Yoan AVCI, business developer en IDF, nous partage sa première expérience en Congé Solidaire®

- Quelle était ta mission exactement pour ce Congé Solidaire ?
Y.A. : Je suis parti au Népal dans un centre d’école pour des enfants handicapés. Nous étions une équipe de 5 personnes : un ingénieur de production industrielle, deux néerlandais venus en échange et une personne que je devais former à la menuiserie. 
Arrivé sur Katmandou, je me suis rendu compte que c’était plus de l’accompagnement que de la formation que je devais faire ! Mes coéquipiers avaient de fortes connaissances et m’ont même appris énormément de choses – par exemple, une autre façon de travailler comme ne pas débiter les pièces mais faire plutôt des pièces références-.
C’était la première fois que Planète Urgence envoyait un bénévole sur cette mission donc mon rôle a également été d’identifier les besoins pour la suite et les prochains partenariats de Planète Urgence : prise de photos, répertoire des moyens à disposition, etc.

- Pourquoi tu t’es lancé dans cette aventure ?
Y.A. :J’ai toujours été un adepte de l’entraide et de la solidarité. J’avais une base de menuiserie grâce à mon BEP et bac pro. C’était donc une belle occasion de retourner vers la menuiserie et d’allier mes connaissances avec mon souhait d’aider. En plus, le faire au Népal me permettait de découvrir une autre culture, un autre environnement et des façons de faire différentes.

- Qu'est-ce que tu recherchais en te lançant dans cette expérience ?
Y.A. :Une collègue qui l’a fait l’an dernier m’en avait parlé en m’en disant beaucoup de bien. Je recherchais à me retrouver tout seul pour contraster avec mon quotidien, et me confronter à une nouvelle expérience.

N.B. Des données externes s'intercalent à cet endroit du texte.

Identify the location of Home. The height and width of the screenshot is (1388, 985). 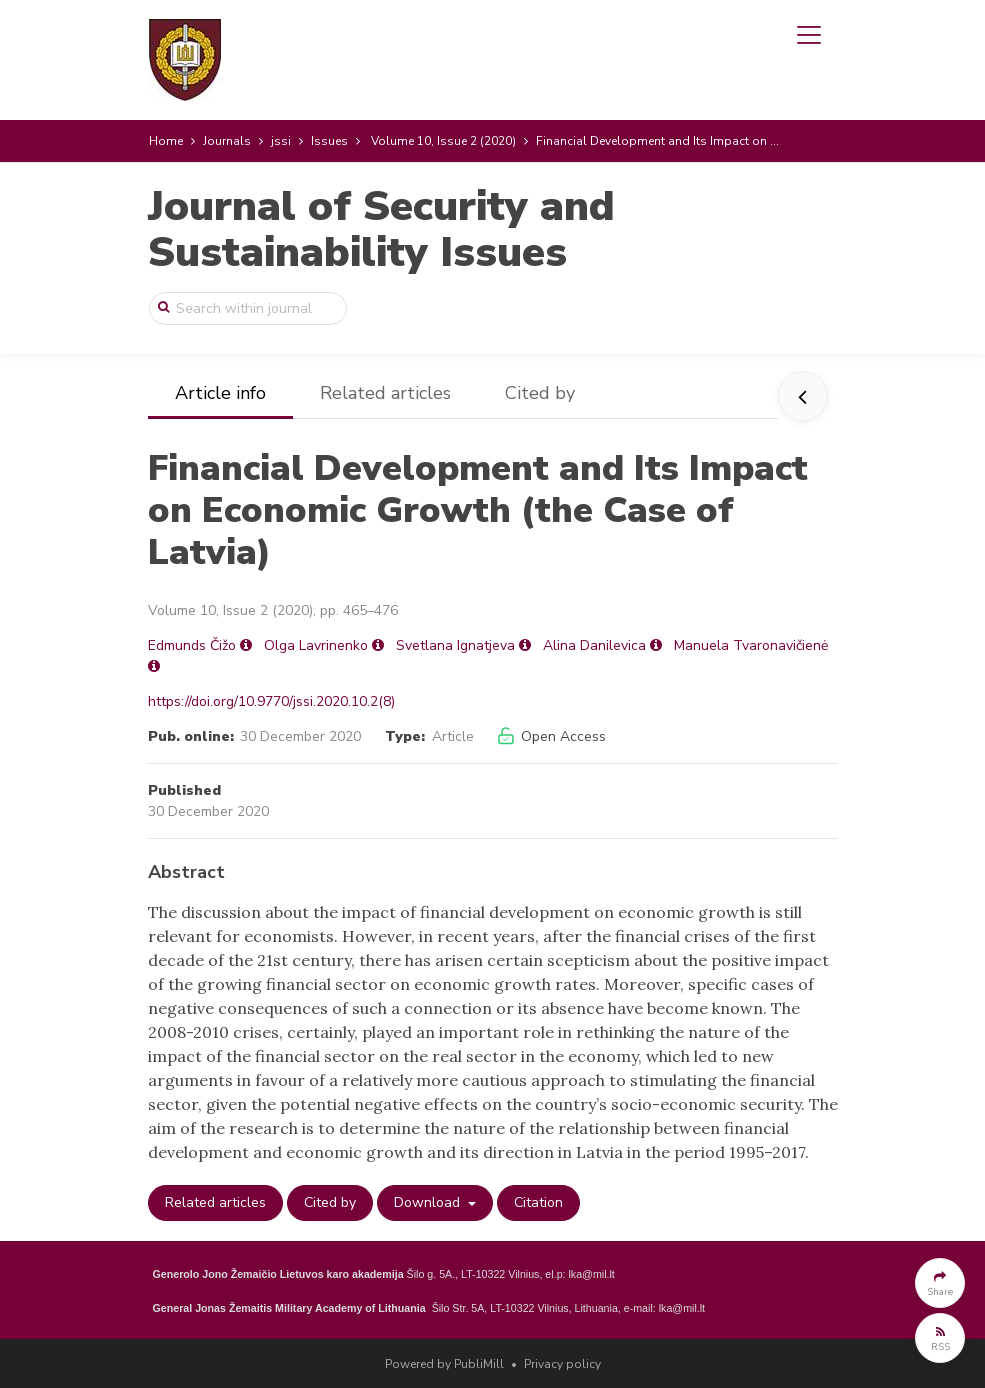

- Qu'est-ce que cela pouvait t’apporter ?
Y.A. :Cela pouvait me permettre de former d’autres personnes, les faire monter en compétences et donc développer mon leadership.

- A quoi est-ce que tu t'attendais ?
Y.A. :J’allais vraiment dans l’inconnu. Je m’imaginais simplement découvrir un nouveau pays plein de richesse, de joie de vivre et complètement en contraste avec la France. Un environnement où les religions hindouistes et bouddhistes sont majoritaires.

- Qu'est-ce que ce projet représentait pour toi ?
Y.A. :Je suis Franco-Turc-Syrien, donc repartir dans un pays différent de la France permet de réapprendre les fondamentaux. Cela me permet de me rappeler la chance que nous avons en France.

- Ce qui a été le plus enrichissant ?
Y.A. :Je suis plutôt têtu à la base, et persuadé que mes solutions sont les seules possibles. J’ai appris à m’adapter aux autres personnes, écouter leurs solutions et les tester. Je me suis rendu compte que peu importe les chemins que l’on prenait, nos projets aboutissaient. J’ai appris à accepter une autre façon de faire.
J’ai rencontré énormément de gens avec qui j’ai tissé des liens importants, cela renforce vraiment l’entraide et l’esprit d’équipe.

- Ce qui a été le plus difficile ?
Y.A. :Au départ la communication. Mon niveau d’anglais était bon, mais le leur était excellent. Donc pour parler de la partie technique, je n’étais vraiment pas à l’aise. Mais cela m’a permis de pouvoir développer mon niveau d’anglais.

- Est-ce que tu repartirais ?
Y.A. :Je suis sûr et certain que je repartirai. Peut-être au Népal pour prendre le temps de visiter, ou pour faire d’autres pays.

- Une phrase pour résumer ton expérience ?
Y.A. :Je conseille vraiment cette expérience à tout le monde, c’est un vrai moteur pour le développement personnel.

- Quel a été l’impact de ton expérience sur ton quotidien de business développer depuis que tu es revenu ?
Y.A. :Je suis plus heureux, j’ai appris énormément de choses mais surtout à me contenter de ce que j’ai, à relativiser davantage.
Aujourd’hui je prends plus de recul, j’écoute encore plus mes clients pour trouver une solution adaptée au mieux à leurs besoins.